We are seeing a very large number of queries being run by Metabase, presumably related to the syncing of the schema in our DBs. As a part of a snowflake contract discussion, it looks like our snowflake costs are 25% higher than they should be, costing us hundreds (almost thousands) of dollars a month.
Here's what we saw in April in terms of queries being run in snowflake and the credits associated with these queries:
sum(credits_used_cloud_services) as credits_used_cloud_services,
count(query_text) as count
and date_trunc(month, start_time) = '2022-07-01'
group by 1, 2
order by credits_used_cloud_services desc
At $3 / credit this was at least $600. The thing that's alarming to me is the count of queries. We have our databases set up to only sync daily, and these queries are being run over 100,000 - 500,000 times in a month.

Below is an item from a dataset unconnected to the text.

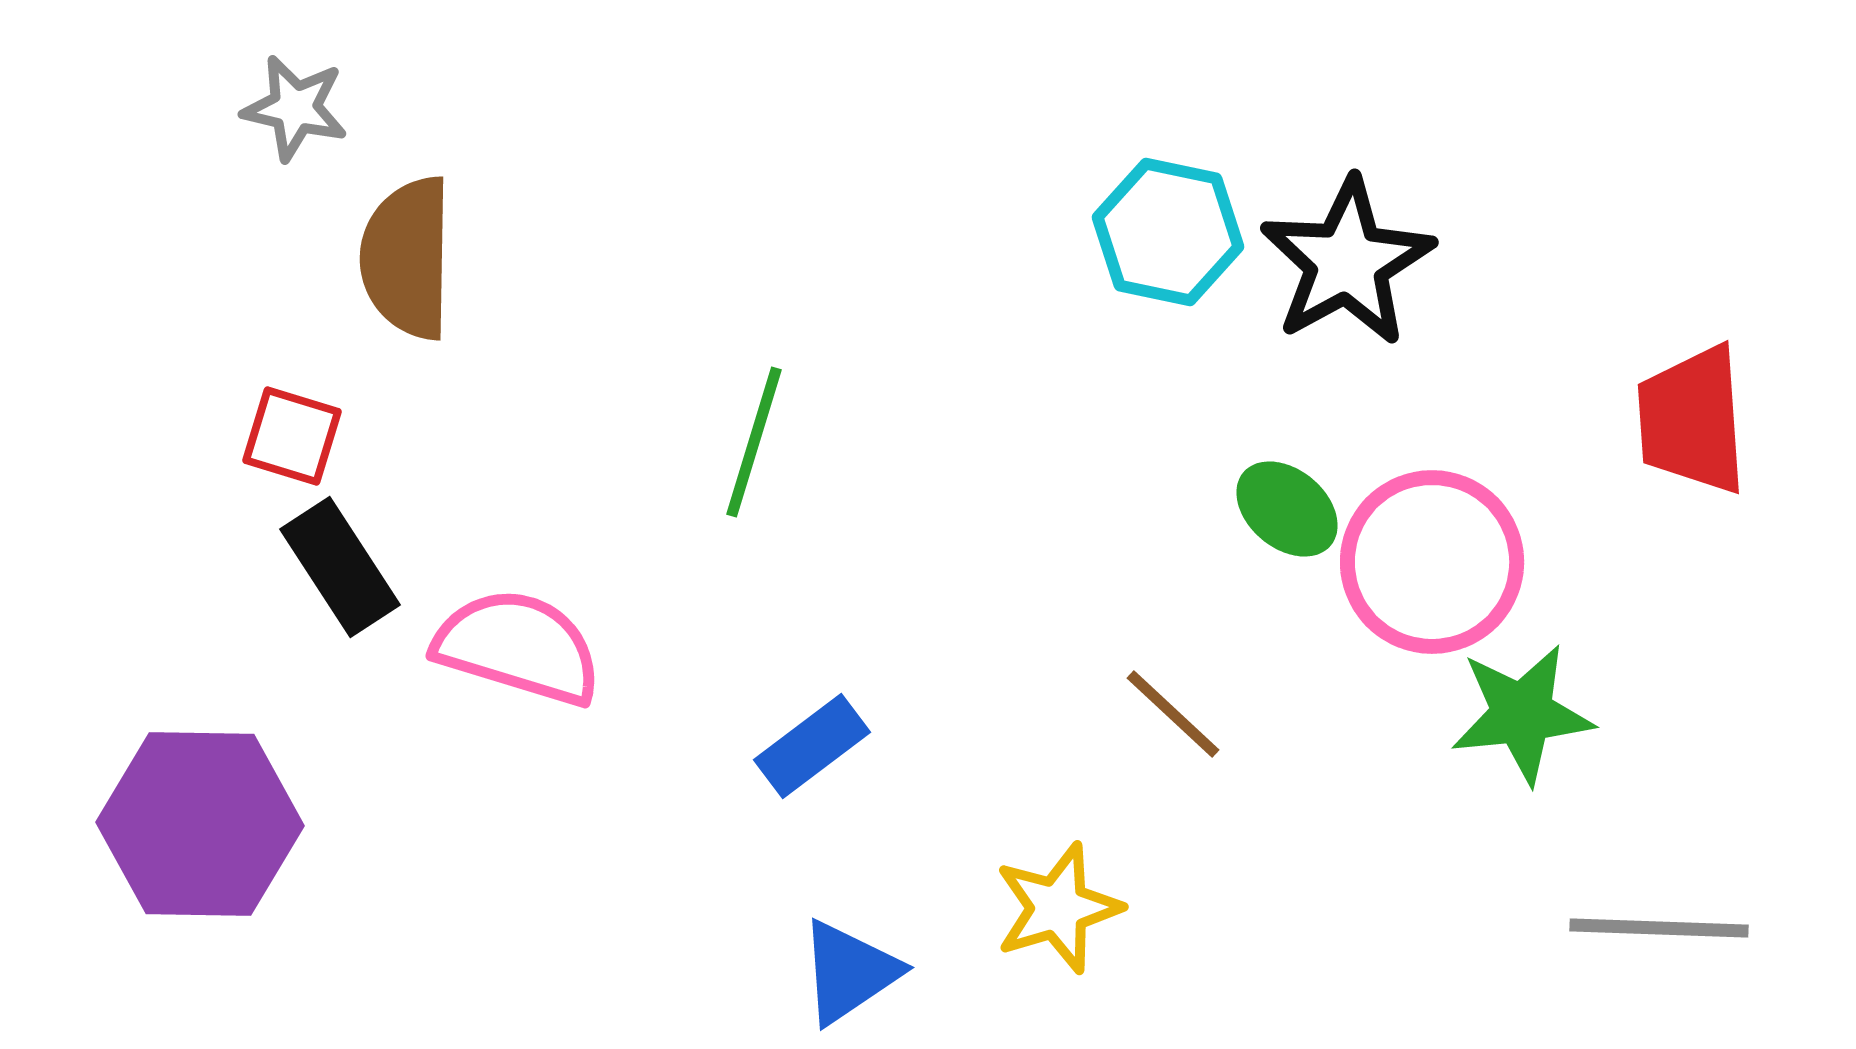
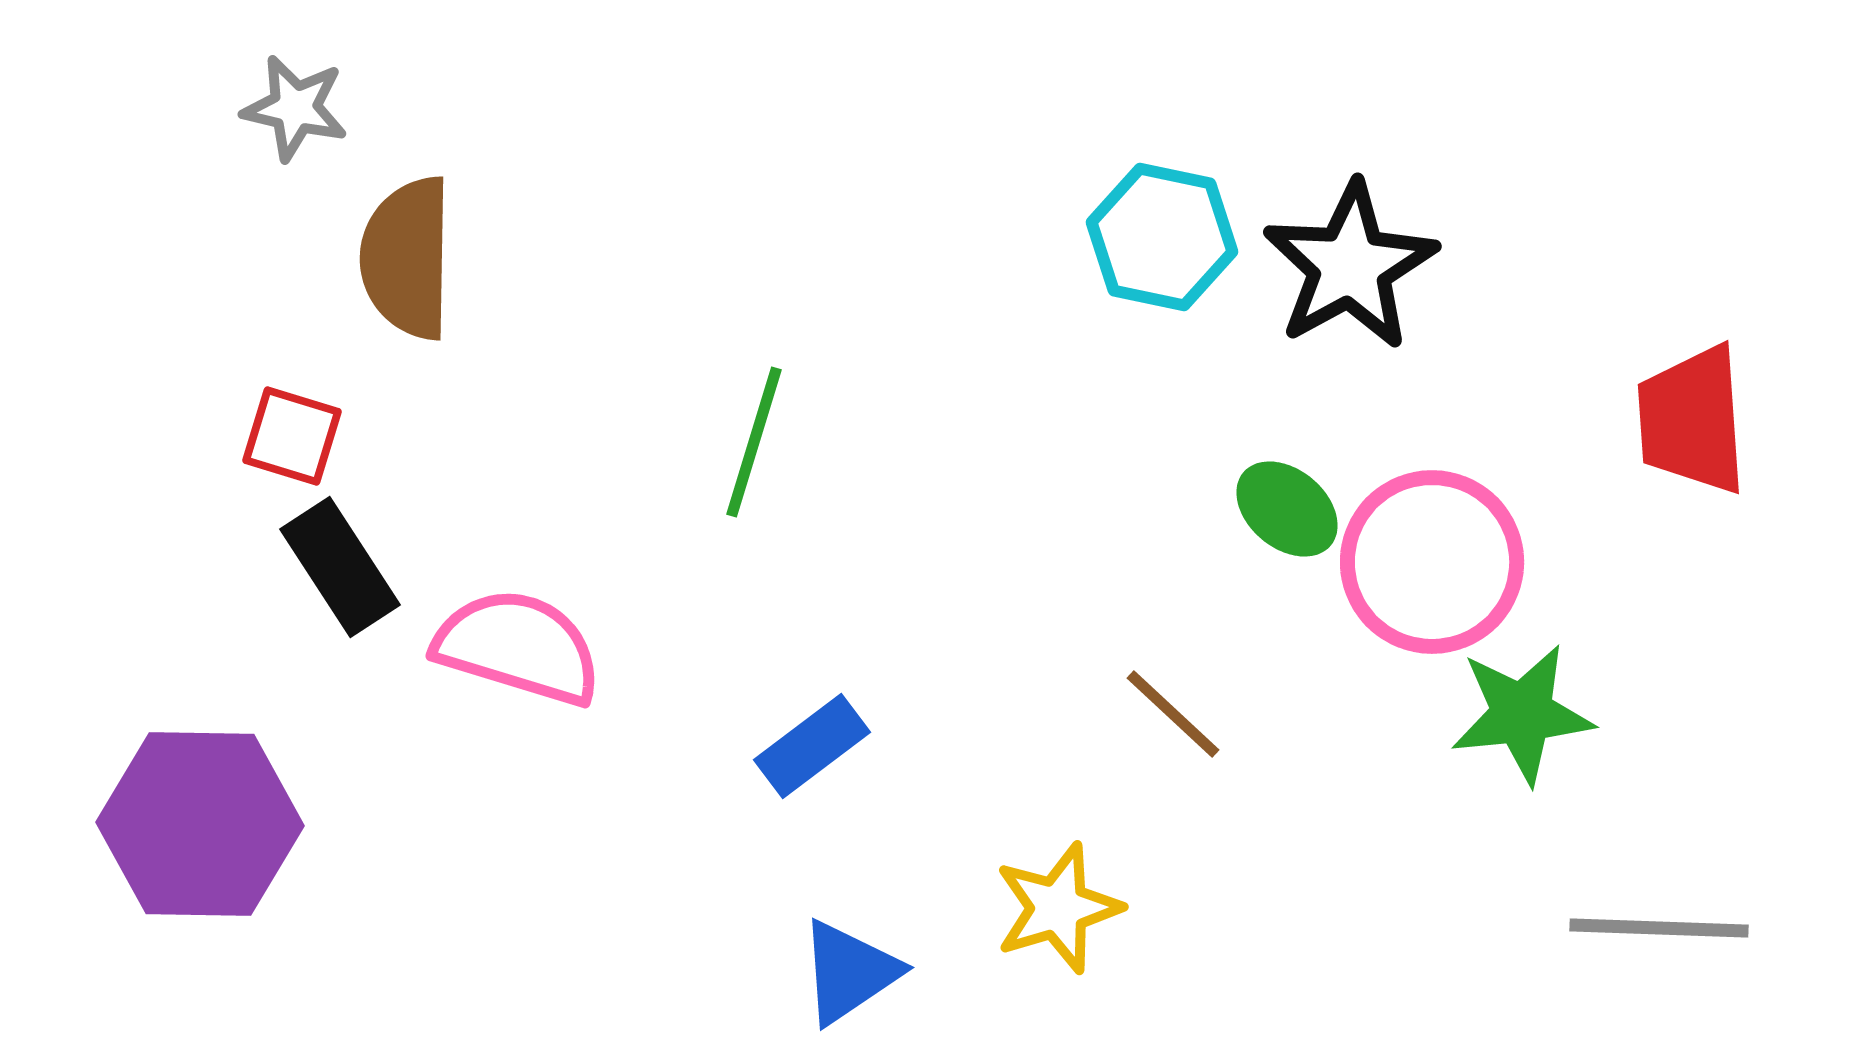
cyan hexagon: moved 6 px left, 5 px down
black star: moved 3 px right, 4 px down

At the low end that's almost 140 times every hour, or over 400 times every hour for an entire month.
This seems crazy to me. Here are the settings that show the warehouse and user:
Is this happening to anyone else? This seems like something has gone horribly, horribly wrong.
I looked for an issue in github but didn't find anything that I think is related to what I'm seeing. I know that there are some recent updates to Metabase that allows for more selective syncing of databases and schemas for snowflake (introduced in 43.0) but we haven't upgraded yet and this behavior would be helped but not fixed by this setting. We self-host on elastic beanstalk and are on 0.42.2.
I cannot tell which queries Metabase are executing, but I doubt it's sync. It's more likely scan or perhaps fingerprinting. I'll need to see the query.
There are a lot of sync/scan issues fixed since 42.2 - and a complete overhaul of field values (scan) in the upcoming v44.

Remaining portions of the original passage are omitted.